*** Begin section ***

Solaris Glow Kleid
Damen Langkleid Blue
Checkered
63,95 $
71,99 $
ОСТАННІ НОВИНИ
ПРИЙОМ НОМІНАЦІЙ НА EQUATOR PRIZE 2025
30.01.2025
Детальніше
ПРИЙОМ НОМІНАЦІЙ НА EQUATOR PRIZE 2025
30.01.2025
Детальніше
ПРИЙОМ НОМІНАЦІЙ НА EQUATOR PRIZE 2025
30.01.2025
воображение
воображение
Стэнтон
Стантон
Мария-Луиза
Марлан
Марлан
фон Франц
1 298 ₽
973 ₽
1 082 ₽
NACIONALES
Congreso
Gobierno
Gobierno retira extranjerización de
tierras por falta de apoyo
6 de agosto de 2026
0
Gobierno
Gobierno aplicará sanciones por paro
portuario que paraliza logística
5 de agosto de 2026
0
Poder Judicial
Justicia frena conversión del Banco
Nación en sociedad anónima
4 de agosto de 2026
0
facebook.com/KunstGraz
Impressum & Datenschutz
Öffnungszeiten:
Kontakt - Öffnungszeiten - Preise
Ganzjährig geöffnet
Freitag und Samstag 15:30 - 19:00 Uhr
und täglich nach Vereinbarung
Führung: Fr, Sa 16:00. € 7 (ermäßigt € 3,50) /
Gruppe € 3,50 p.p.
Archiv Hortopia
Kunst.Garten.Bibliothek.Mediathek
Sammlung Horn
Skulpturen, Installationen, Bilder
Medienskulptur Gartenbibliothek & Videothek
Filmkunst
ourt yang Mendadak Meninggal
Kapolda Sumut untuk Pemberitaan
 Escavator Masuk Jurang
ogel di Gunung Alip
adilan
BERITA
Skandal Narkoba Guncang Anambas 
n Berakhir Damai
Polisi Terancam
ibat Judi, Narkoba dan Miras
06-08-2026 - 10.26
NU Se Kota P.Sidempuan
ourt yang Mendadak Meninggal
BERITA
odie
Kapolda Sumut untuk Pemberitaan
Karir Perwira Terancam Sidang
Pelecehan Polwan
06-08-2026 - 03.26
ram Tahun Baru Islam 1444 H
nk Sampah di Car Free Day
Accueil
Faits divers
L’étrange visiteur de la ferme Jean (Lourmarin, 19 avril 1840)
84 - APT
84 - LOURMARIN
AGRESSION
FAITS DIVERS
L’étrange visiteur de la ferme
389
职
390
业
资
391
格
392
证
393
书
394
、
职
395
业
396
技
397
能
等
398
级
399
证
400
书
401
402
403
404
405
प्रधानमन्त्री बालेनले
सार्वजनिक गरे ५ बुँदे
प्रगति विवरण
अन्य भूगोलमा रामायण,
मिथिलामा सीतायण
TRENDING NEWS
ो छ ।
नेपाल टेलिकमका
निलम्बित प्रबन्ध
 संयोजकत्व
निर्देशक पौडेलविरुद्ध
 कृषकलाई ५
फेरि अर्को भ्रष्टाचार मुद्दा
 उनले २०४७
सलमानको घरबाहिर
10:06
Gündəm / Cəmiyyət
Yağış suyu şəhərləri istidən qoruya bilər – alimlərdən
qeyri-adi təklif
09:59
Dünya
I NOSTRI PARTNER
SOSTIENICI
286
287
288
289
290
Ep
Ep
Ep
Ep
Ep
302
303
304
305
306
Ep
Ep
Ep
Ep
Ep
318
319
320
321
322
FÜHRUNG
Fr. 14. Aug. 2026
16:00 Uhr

*** End section ***
*** Begin section ***

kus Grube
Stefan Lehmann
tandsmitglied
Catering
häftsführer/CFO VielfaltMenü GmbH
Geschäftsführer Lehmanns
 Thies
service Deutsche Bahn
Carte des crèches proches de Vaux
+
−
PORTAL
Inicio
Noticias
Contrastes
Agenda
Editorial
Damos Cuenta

*** End section ***

Give an exact copy of the lines above from the line with "ogel di Gunung Alip" up to and including the line with "ram Tahun Baru Islam 1444 H", and leave everything else out.

ogel di Gunung Alip
adilan
BERITA
Skandal Narkoba Guncang Anambas 
n Berakhir Damai
Polisi Terancam
ibat Judi, Narkoba dan Miras
06-08-2026 - 10.26
NU Se Kota P.Sidempuan
ourt yang Mendadak Meninggal
BERITA
odie
Kapolda Sumut untuk Pemberitaan
Karir Perwira Terancam Sidang
Pelecehan Polwan
06-08-2026 - 03.26
ram Tahun Baru Islam 1444 H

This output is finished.